How Not To Wear Your Buff! – Fly Fishing Humor

Buffs are all the rage these days and they are a great idea for keeping the sun off of your face.  I love to use them in the South where the sun is intense and a sunburn is inevitable.  Over the past few years, I have seen several ways to wear a buff.  Most just kinda happen on accident and are not the true way to wear your buff.  Below are a few that just kinda happened.  Any by no means go out there and try these yourselves, your friends will never let go of it!

The Catholic Nun
The Doo Rag
The Hipster
The Foreskin
The Cat in the Hat
Almost Proper….Rudolph is showing!
The proper way I guess…

11 Responses to How Not To Wear Your Buff!

  1. I agree with every one of these, however, I will stand my ground on the rudolph being perfectably acceptable! Down here in the FL heat, those sunglasses will fog up, then you cant see if you cover your nose!

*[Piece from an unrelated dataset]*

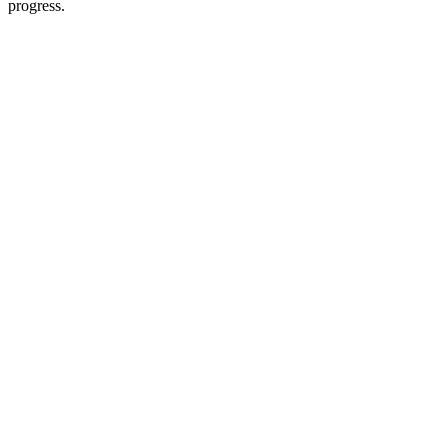
progress.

  2. There is a reason God gave us the foreskin. It protects the “nose” while still allowing one to breath. Simply peal back the foreskin when it’s time to get back to business!

  3. There has to be a Mullet Version~
    Business in the front, Party in the back.
    Ready for action in all kinds of weather.
    I prefer to wear mine just as a cravat. keep the ‘squitos at bay.